Carreira e Educação

Reskilling, um dos grandes desafios do futuro do trabalho

Estamos nos movendo na velocidade necessária para sanar a crise de aprendizagem que, em meio a outras crises, pode estar passando sem a evidência merecida?

de Redação em 19 de maio de 2022
Faceslab/ Freepik.com

Ana Guimarães*

O ano era 2018, e o Fórum Econômico Mundial alertava para a necessidade de preparar a força de trabalho para um novo conjunto de habilidades compatíveis com os avanços tecnológicos e com as mudanças provocadas por fatores socioeconômicos e demográficos. O relatório apresentado já apontava que 54% dos trabalhadores precisariam de requalificação até 2022

Chegamos em 2022 atravessando uma pandemia que ditou um ritmo ainda mais acelerado para as transformações em curso, além de termos atingido o recorde de escassez de talentos no Brasil — em 2021, 71% dos empregadores apontaram dificuldades em preencher suas vagas; no mundo, o percentual alcançou 69%. Os dados são da mais recente pesquisa do ManpowerGroup sobre o tema.

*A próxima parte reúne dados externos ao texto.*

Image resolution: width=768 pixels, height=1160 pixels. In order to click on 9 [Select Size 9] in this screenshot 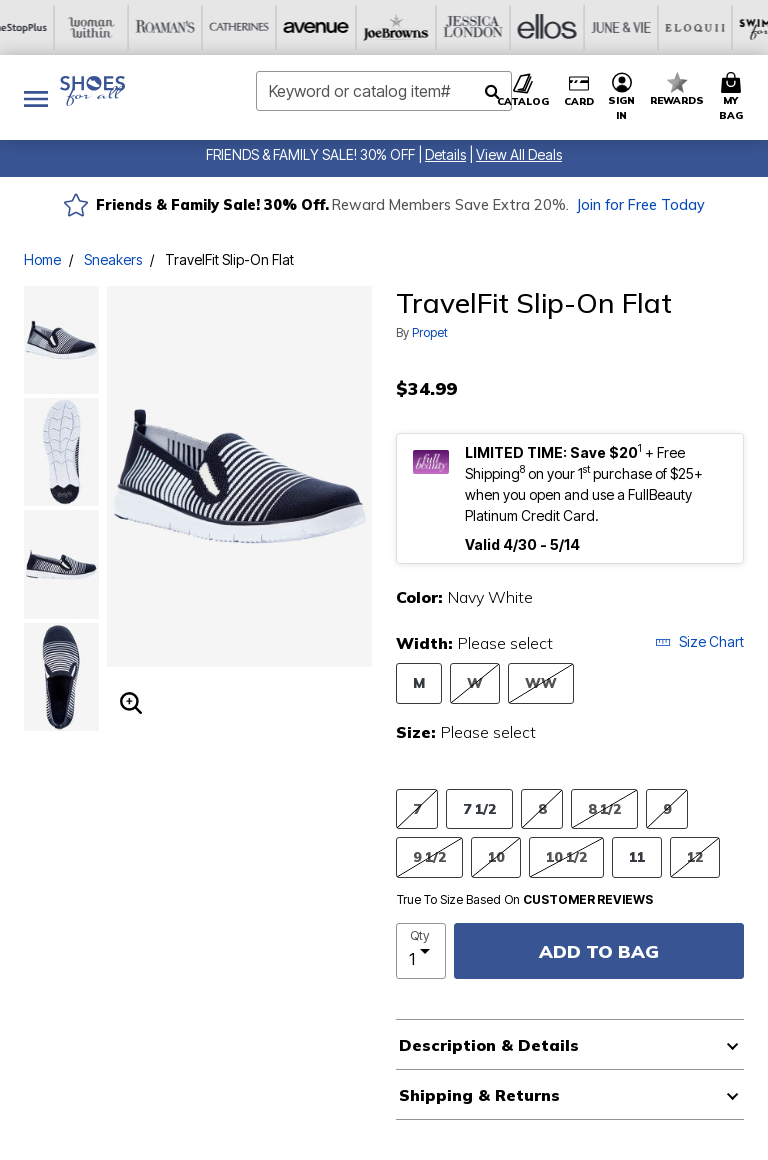 , I will do `click(667, 808)`.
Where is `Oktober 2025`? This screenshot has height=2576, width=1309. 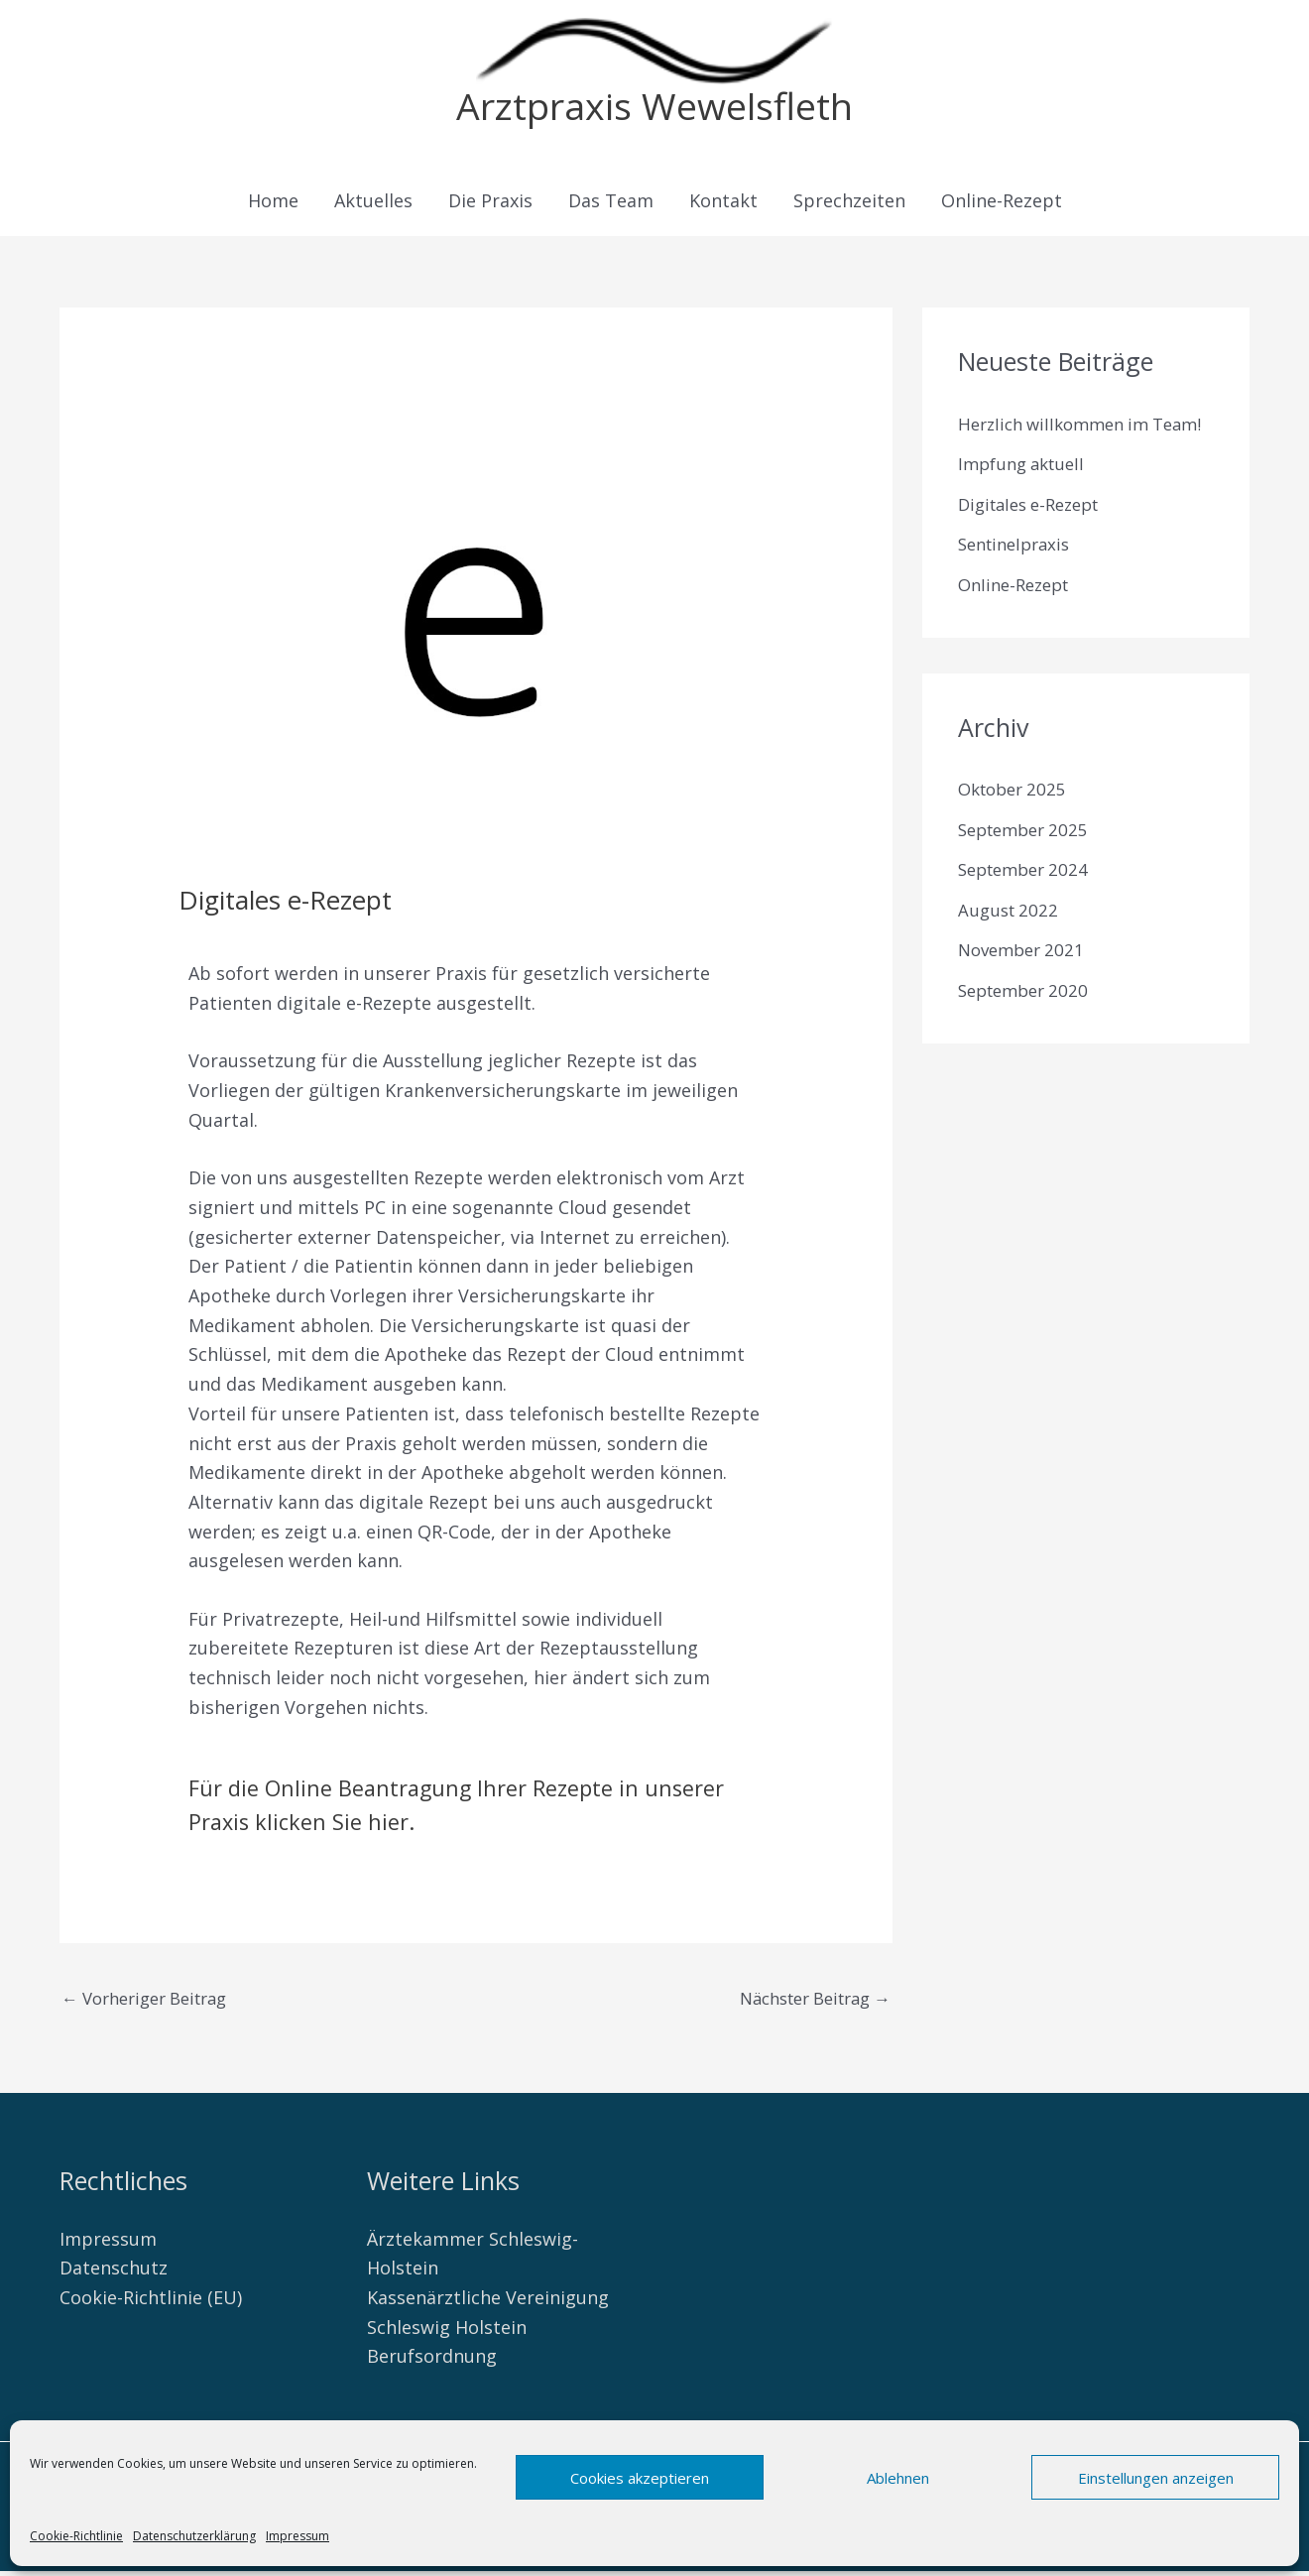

Pergunto-me se estamos nos movendo na velocidade necessária para sanar a crise de aprendizagem que, em meio a outras crises, pode estar passando sem a evidência merecida? Nessa reflexão, aprofundo o papel das empresas em fechar o gap, mas é importante sublinhar que esta é uma responsabilidade compartilhada entre organizações, profissionais e outras instituições, como o próprio governo, visto que a falta de pessoas qualificadas para ocupar funções expoentes da Quarta Revolução Industrial impacta diretamente a economia dos países.

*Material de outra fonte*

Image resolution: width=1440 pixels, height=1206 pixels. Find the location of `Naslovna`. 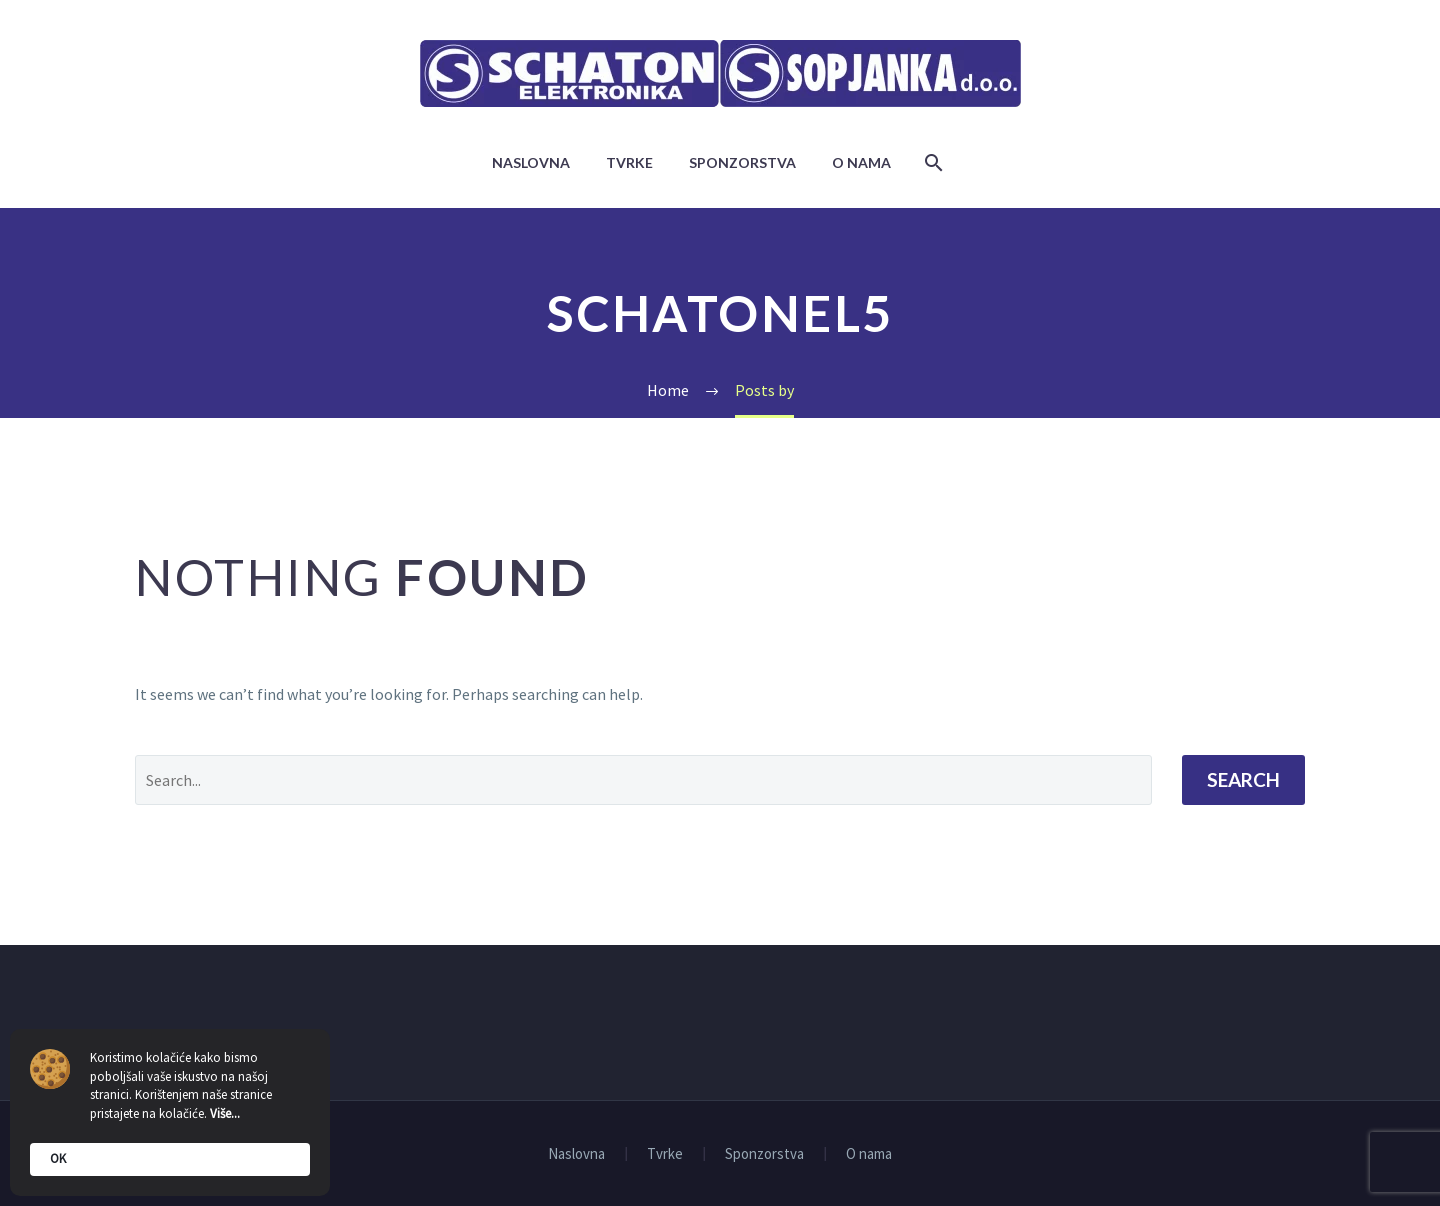 Naslovna is located at coordinates (531, 162).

Em um contexto de mudanças perpétuas, que impõe a inovação como regra para organizações prosperarem, novas habilidades surgem a cada dia. E líderes estão cientes disso. De acordo com a Deloitte Global Human Capital Trends 2021, 72% dos executivos afirmaram “a capacidade de seu pessoal de se adaptar, requalificar e assumir novas funções” como o aspecto mais importante ou o segundo mais importante para enfrentar futuras disrupções.

De forma geral, as pesquisas do ManpowerGroup indicam que apostar na combinação de soft skills (habilidades humanas) e tech skills (habilidades relacionadas à tecnologia) será o mais acertado para as empresas. Afinal, segundo o Fórum Econômico Mundial, até 2025, os humanos e as máquinas dividirão as tarefas relacionadas ao trabalho em uma proporção de 50-50, enquanto 97 milhões de novos empregos surgirão nas áreas de IA, Economia Verde e Economia de Cuidados. Ao olharmos para o período de retomada, fica claro que este movimento já está acontecendo: a recuperação em “K” representa a ascensão de profissões ligadas às áreas citadas acima e tem as habilidades essencialmente humanas como sustentação.  

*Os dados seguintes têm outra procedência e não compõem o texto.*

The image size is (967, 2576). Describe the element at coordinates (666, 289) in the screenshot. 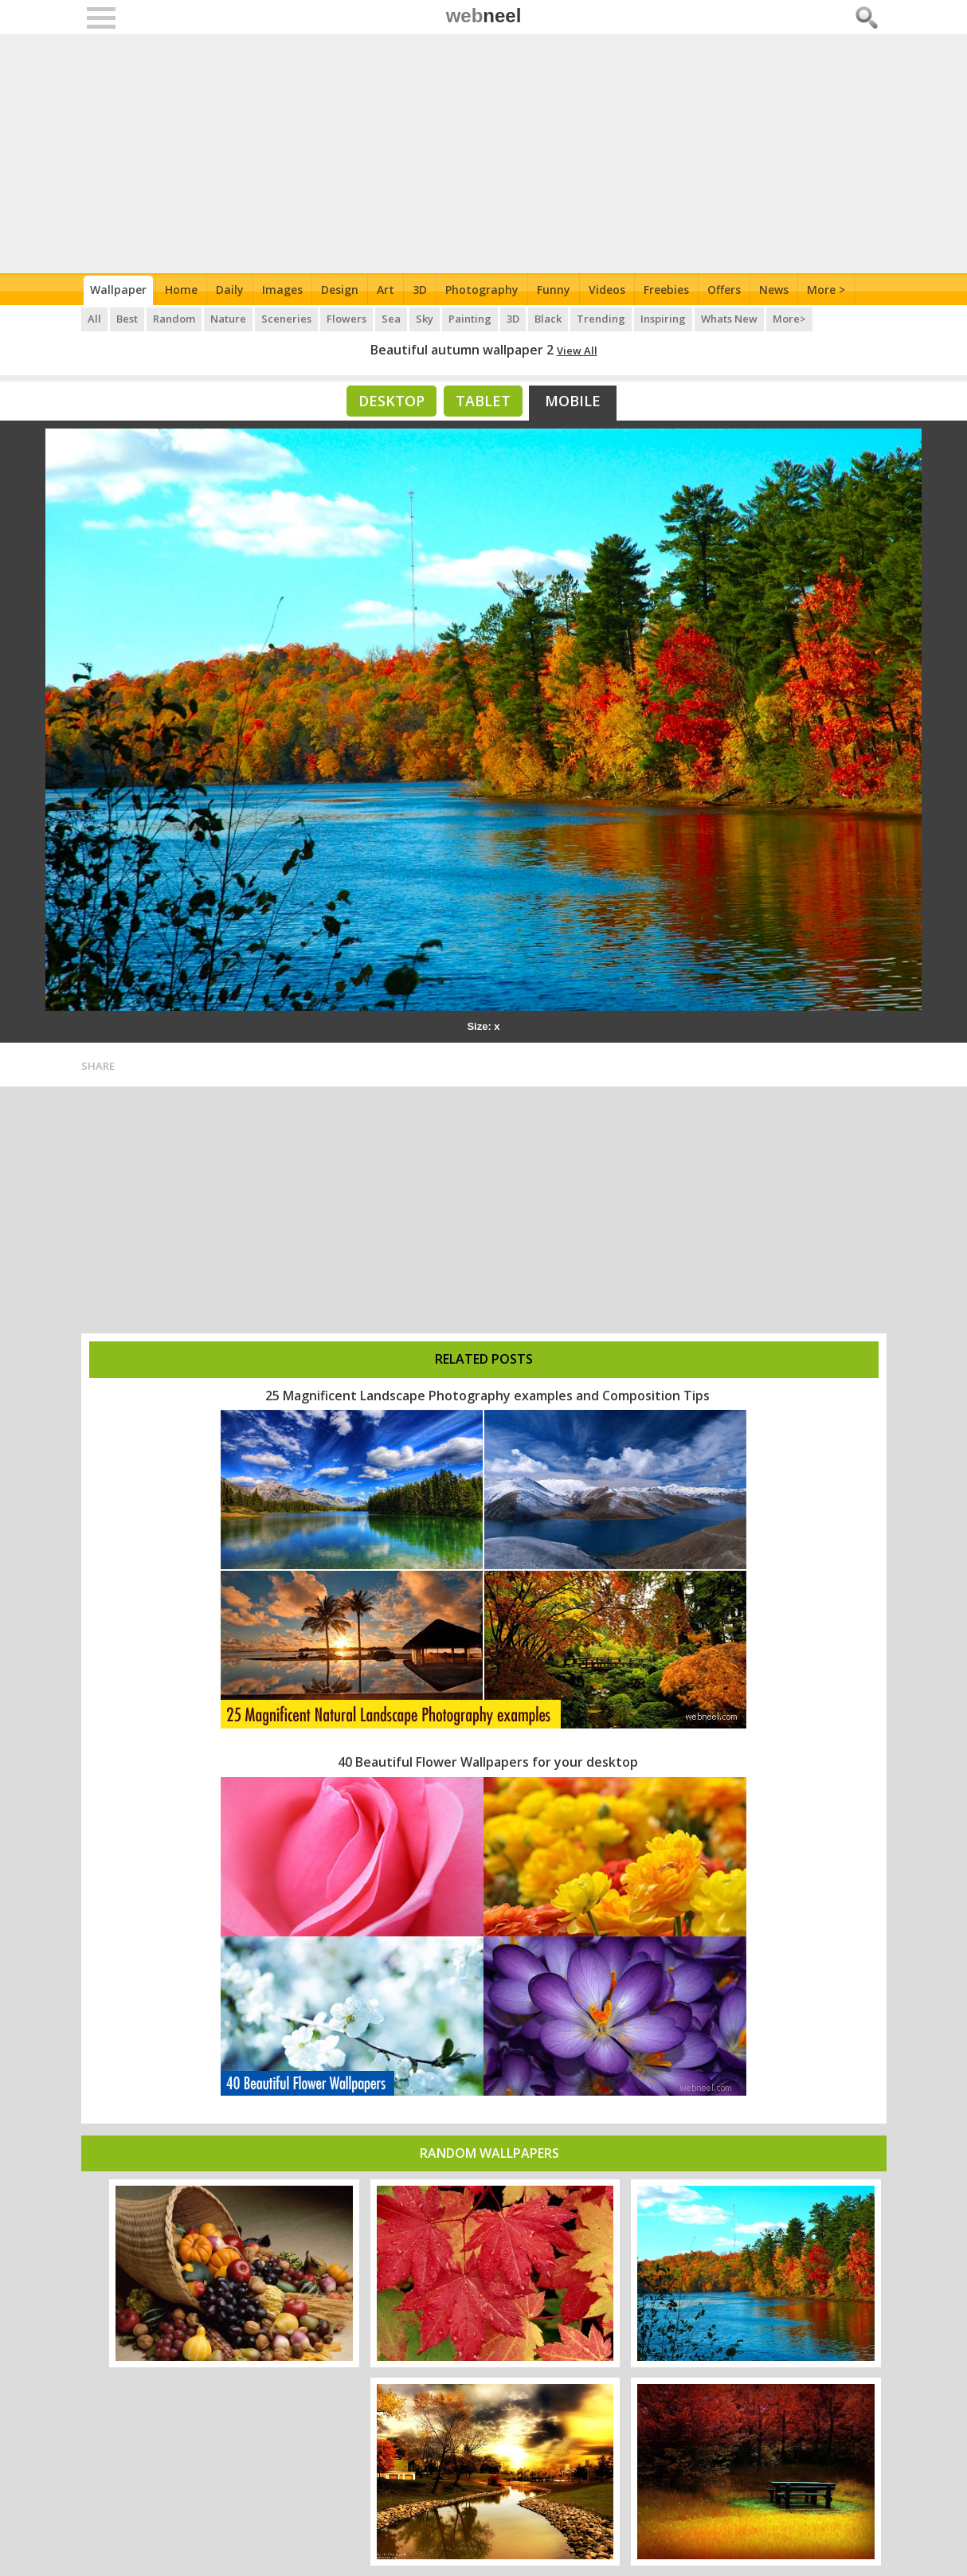 I see `Freebies` at that location.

Sendo assim, como estratégia para acompanhar o futuro e a digitização, que parecem sempre se antecipar com mudanças vertiginosas, o reskilling (requalificação) se apresenta como pilar central para as empresas preparem a força de trabalho para os desafios de hoje e do amanhã. Mais do que uma ação pontual ou para ‘cumprir tabela’, o reskilling pertence a uma cultura de aprendizagem comprometida com a criação e o desenvolvimento contínuo de talentos. 

Inclusive, este processo começa desde o recrutamento e seleção, momento em que deve ser avaliado mais do que a bagagem técnica do candidato, mas sim a sua capacidade de aprendizagem. Até porque se habilidades despontam na mesma medida que as transformações progridem, aprender, desaprender e aprender de novo deveria se tornar a norma.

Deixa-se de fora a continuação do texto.